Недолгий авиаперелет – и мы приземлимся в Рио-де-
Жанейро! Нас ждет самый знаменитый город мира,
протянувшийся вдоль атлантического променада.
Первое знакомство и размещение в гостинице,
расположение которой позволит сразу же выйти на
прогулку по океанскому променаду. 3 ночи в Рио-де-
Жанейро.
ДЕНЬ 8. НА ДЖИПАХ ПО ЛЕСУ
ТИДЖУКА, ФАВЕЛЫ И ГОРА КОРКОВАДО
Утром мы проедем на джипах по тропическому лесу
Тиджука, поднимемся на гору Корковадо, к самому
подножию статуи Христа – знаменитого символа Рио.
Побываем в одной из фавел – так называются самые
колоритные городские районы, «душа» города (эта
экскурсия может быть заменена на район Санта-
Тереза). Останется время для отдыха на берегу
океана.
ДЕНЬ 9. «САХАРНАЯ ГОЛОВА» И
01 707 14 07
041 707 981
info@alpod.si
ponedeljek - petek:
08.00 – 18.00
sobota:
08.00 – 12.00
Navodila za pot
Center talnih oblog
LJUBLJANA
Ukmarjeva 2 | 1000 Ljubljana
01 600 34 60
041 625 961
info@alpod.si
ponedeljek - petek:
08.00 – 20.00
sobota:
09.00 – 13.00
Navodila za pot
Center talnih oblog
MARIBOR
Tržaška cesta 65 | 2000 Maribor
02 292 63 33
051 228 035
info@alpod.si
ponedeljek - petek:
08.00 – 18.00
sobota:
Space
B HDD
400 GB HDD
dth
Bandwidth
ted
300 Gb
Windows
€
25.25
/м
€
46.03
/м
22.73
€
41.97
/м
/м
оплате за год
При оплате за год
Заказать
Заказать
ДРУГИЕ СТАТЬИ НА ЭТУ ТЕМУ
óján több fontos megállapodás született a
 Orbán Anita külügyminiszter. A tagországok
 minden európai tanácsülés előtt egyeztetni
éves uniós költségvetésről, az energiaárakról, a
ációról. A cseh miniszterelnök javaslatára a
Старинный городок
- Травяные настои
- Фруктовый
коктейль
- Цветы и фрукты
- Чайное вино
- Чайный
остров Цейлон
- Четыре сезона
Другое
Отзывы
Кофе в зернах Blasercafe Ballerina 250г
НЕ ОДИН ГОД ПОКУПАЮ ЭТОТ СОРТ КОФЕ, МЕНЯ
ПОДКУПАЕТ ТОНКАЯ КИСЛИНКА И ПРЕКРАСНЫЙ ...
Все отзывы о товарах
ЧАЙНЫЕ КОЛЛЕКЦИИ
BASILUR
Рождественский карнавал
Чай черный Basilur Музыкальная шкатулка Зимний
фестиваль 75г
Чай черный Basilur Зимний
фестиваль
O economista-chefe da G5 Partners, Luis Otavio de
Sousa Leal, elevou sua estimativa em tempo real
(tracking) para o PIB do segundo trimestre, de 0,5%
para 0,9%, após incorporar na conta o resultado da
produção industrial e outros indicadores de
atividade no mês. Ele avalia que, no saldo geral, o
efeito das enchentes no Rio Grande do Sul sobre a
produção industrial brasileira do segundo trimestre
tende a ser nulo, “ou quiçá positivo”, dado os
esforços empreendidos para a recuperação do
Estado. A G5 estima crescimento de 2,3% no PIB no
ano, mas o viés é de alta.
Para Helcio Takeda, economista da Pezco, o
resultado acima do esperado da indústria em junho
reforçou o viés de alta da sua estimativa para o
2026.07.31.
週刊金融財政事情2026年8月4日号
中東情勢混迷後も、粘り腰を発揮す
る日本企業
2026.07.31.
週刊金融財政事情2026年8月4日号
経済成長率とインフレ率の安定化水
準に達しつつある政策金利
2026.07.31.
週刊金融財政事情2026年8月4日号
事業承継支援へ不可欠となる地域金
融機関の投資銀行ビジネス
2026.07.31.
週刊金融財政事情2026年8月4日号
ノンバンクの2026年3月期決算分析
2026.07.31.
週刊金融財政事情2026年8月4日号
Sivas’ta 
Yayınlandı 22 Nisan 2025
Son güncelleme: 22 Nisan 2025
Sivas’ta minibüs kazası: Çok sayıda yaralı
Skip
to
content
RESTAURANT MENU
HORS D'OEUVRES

• _Prompt_
Your task is to reproduce the full listing exactly.

• _Answer to this task_
Недолгий авиаперелет – и мы приземлимся в Рио-де-
Жанейро! Нас ждет самый знаменитый город мира,
протянувшийся вдоль атлантического променада.
Первое знакомство и размещение в гостинице,
расположение которой позволит сразу же выйти на
прогулку по океанскому променаду. 3 ночи в Рио-де-
Жанейро.
ДЕНЬ 8. НА ДЖИПАХ ПО ЛЕСУ
ТИДЖУКА, ФАВЕЛЫ И ГОРА КОРКОВАДО
Утром мы проедем на джипах по тропическому лесу
Тиджука, поднимемся на гору Корковадо, к самому
подножию статуи Христа – знаменитого символа Рио.
Побываем в одной из фавел – так называются самые
колоритные городские районы, «душа» города (эта
экскурсия может быть заменена на район Санта-
Тереза). Останется время для отдыха на берегу
океана.
ДЕНЬ 9. «САХАРНАЯ ГОЛОВА» И
01 707 14 07
041 707 981
info@alpod.si
ponedeljek - petek:
08.00 – 18.00
sobota:
08.00 – 12.00
Navodila za pot
Center talnih oblog
LJUBLJANA
Ukmarjeva 2 | 1000 Ljubljana
01 600 34 60
041 625 961
info@alpod.si
ponedeljek - petek:
08.00 – 20.00
sobota:
09.00 – 13.00
Navodila za pot
Center talnih oblog
MARIBOR
Tržaška cesta 65 | 2000 Maribor
02 292 63 33
051 228 035
info@alpod.si
ponedeljek - petek:
08.00 – 18.00
sobota:
Space
B HDD
400 GB HDD
dth
Bandwidth
ted
300 Gb
Windows
€
25.25
/м
€
46.03
/м
22.73
€
41.97
/м
/м
оплате за год
При оплате за год
Заказать
Заказать
ДРУГИЕ СТАТЬИ НА ЭТУ ТЕМУ
óján több fontos megállapodás született a
 Orbán Anita külügyminiszter. A tagországok
 minden európai tanácsülés előtt egyeztetni
éves uniós költségvetésről, az energiaárakról, a
ációról. A cseh miniszterelnök javaslatára a
Старинный городок
- Травяные настои
- Фруктовый
коктейль
- Цветы и фрукты
- Чайное вино
- Чайный
остров Цейлон
- Четыре сезона
Другое
Отзывы
Кофе в зернах Blasercafe Ballerina 250г
НЕ ОДИН ГОД ПОКУПАЮ ЭТОТ СОРТ КОФЕ, МЕНЯ
ПОДКУПАЕТ ТОНКАЯ КИСЛИНКА И ПРЕКРАСНЫЙ ...
Все отзывы о товарах
ЧАЙНЫЕ КОЛЛЕКЦИИ
BASILUR
Рождественский карнавал
Чай черный Basilur Музыкальная шкатулка Зимний
фестиваль 75г
Чай черный Basilur Зимний
фестиваль
O economista-chefe da G5 Partners, Luis Otavio de
Sousa Leal, elevou sua estimativa em tempo real
(tracking) para o PIB do segundo trimestre, de 0,5%
para 0,9%, após incorporar na conta o resultado da
produção industrial e outros indicadores de
atividade no mês. Ele avalia que, no saldo geral, o
efeito das enchentes no Rio Grande do Sul sobre a
produção industrial brasileira do segundo trimestre
tende a ser nulo, “ou quiçá positivo”, dado os
esforços empreendidos para a recuperação do
Estado. A G5 estima crescimento de 2,3% no PIB no
ano, mas o viés é de alta.
Para Helcio Takeda, economista da Pezco, o
resultado acima do esperado da indústria em junho
reforçou o viés de alta da sua estimativa para o
2026.07.31.
週刊金融財政事情2026年8月4日号
中東情勢混迷後も、粘り腰を発揮す
る日本企業
2026.07.31.
週刊金融財政事情2026年8月4日号
経済成長率とインフレ率の安定化水
準に達しつつある政策金利
2026.07.31.
週刊金融財政事情2026年8月4日号
事業承継支援へ不可欠となる地域金
融機関の投資銀行ビジネス
2026.07.31.
週刊金融財政事情2026年8月4日号
ノンバンクの2026年3月期決算分析
2026.07.31.
週刊金融財政事情2026年8月4日号
Sivas’ta 
Yayınlandı 22 Nisan 2025
Son güncelleme: 22 Nisan 2025
Sivas’ta minibüs kazası: Çok sayıda yaralı
Skip
to
content
RESTAURANT MENU
HORS D'OEUVRES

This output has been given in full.